THE PRINCIPAL BOY. 249
" Is a fiction. Had she been a fact it would have been all the same. I had had enough of mamma. No more leading-strings !"
" Lucy ! And you wept over her so in your letters? "
" Crocodile's tears. Heavens, are women to have no lives of their own? "
"Oh, why did you not write to me of your difficulties?" he groaned. " I would have come over and fetched you — we would have borne poverty together."
"Yes," the Prince said mockingly. " ' 'E was werry good to me, 'e was.' Do you think I could submit to government by a prig?"
He started as if stung. The little tinselled figure, looking taller in its swashbuckling habits, stared at him defiantly.
"Tell me," he said brokenly, "have you made a living?"
" No. If truth must be told, Lucy Gray — docked at the tail, sir — hasn't made enough to keep Lucy Grayling in theatrical costumes. I got plenty of kudos in the Provinces, but two of my managers were bogus."
"Yes?" he said vaguely.
" No treasury, don't you know? Ghost didn't walk. No oof, rhino, shiners, coin, cash, salary ! "
" Do I understand you have travelled about the country by yourself? "

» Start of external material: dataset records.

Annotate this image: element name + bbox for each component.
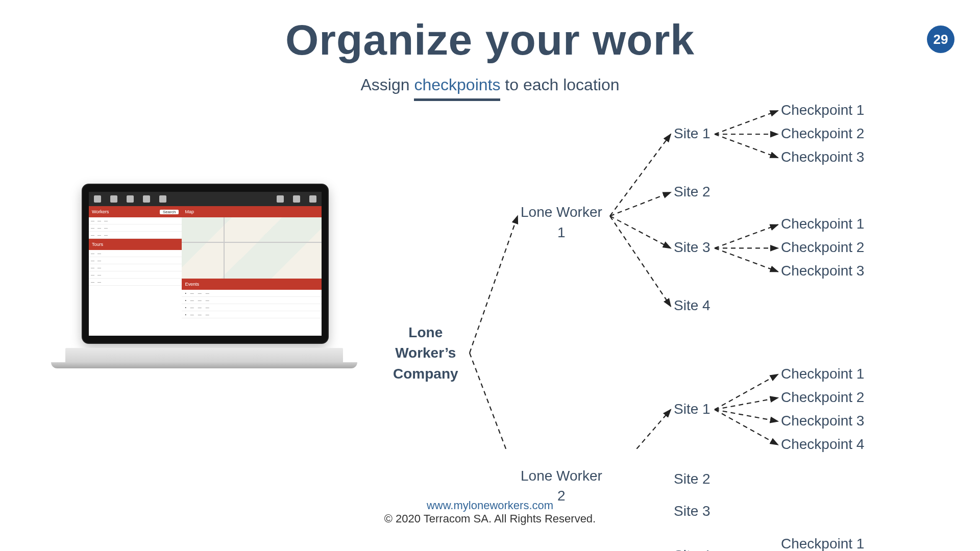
tree-site: Site 3 [674,239,710,256]
panel-map-label: Map [185,209,194,214]
app-topbar [89,192,322,206]
subtitle-prefix: Assign [361,76,414,94]
hierarchy-diagram: LoneWorker’sCompanyLone Worker1Checkpoin… [378,92,914,449]
footer-copyright: © 2020 Terracom SA. All Rights Reserved. [0,512,980,525]
refresh-icon [159,195,166,203]
tree-site: Site 1 [674,401,710,417]
laptop-base [51,348,357,372]
svg-line-6 [715,224,778,248]
tree-checkpoint: Checkpoint 4 [781,436,864,453]
panel-workers-label: Workers [92,209,109,214]
slide: 29 Organize your work Assign checkpoints… [0,0,980,551]
tree-checkpoint: Checkpoint 2 [781,239,864,256]
tree-checkpoint: Checkpoint 2 [781,389,864,406]
panel-tours-header: Tours [89,239,182,250]
workers-table: ——— ——— ——— [89,217,182,239]
home-icon [94,195,101,203]
gear-icon [293,195,300,203]
tree-checkpoint: Checkpoint 3 [781,263,864,279]
panel-events-label: Events [185,282,199,287]
tree-checkpoint: Checkpoint 1 [781,216,864,232]
panel-events-header: Events [182,279,322,290]
svg-line-14 [715,410,778,445]
tree-site: Site 2 [674,184,710,200]
svg-line-5 [610,216,671,248]
tree-checkpoint: Checkpoint 3 [781,413,864,429]
svg-line-8 [715,248,778,271]
power-icon [309,195,316,203]
subtitle-suffix: to each location [500,76,619,94]
svg-line-13 [715,410,778,421]
panel-map-header: Map [182,206,322,217]
svg-line-4 [610,192,671,216]
tree-checkpoint: Checkpoint 1 [781,366,864,382]
svg-line-3 [715,134,778,158]
panel-tours-label: Tours [92,242,103,247]
search-pill: Search [160,210,179,214]
app-screenshot: Workers Search ——— ——— ——— Tours —— [89,192,322,336]
svg-line-1 [715,111,778,134]
tree-checkpoint: Checkpoint 2 [781,126,864,142]
tours-table: —— —— —— —— —— [89,250,182,336]
tree-site: Site 2 [674,471,710,487]
user-icon [110,195,117,203]
svg-line-21 [470,353,518,449]
footer: www.myloneworkers.com © 2020 Terracom SA… [0,499,980,525]
bell-icon [127,195,134,203]
svg-line-0 [610,134,671,216]
svg-line-9 [610,216,671,306]
slide-title: Organize your work [0,15,980,65]
svg-line-12 [715,398,778,410]
tree-checkpoint: Checkpoint 1 [781,536,864,551]
tree-site: Site 4 [674,547,710,551]
events-table: •——— •——— •——— •——— [182,290,322,336]
laptop-mockup: Workers Search ——— ——— ——— Tours —— [51,184,357,372]
tree-root: LoneWorker’sCompany [393,322,458,385]
svg-line-10 [610,410,671,449]
volume-icon [277,195,284,203]
tree-site: Site 4 [674,297,710,314]
laptop-screen: Workers Search ——— ——— ——— Tours —— [82,184,329,344]
chart-icon [143,195,150,203]
tree-checkpoint: Checkpoint 3 [781,149,864,165]
panel-workers-header: Workers Search [89,206,182,217]
tree-checkpoint: Checkpoint 1 [781,102,864,118]
subtitle-keyword: checkpoints [414,76,500,94]
tree-site: Site 1 [674,126,710,142]
svg-line-11 [715,374,778,410]
map-view [182,217,322,279]
svg-line-20 [470,216,518,353]
tree-worker: Lone Worker1 [521,202,602,242]
footer-url: www.myloneworkers.com [0,499,980,512]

" By myself ! What, in a company ? You've picked up Irish in America. Ha ! ha ! ha ! "
"You know what I mean, Lucy." It seemed strange to call this new person Lucy, but " Miss Grayling " would have sounded just as strange.
" Oh, there was sure to be a married lady — with her husband — in the troupe, poor thing ! " The Prince had a roguish twinkle in the eye. " And surely I am old enough to take care of myself. Still, I felt you wouldn't like it.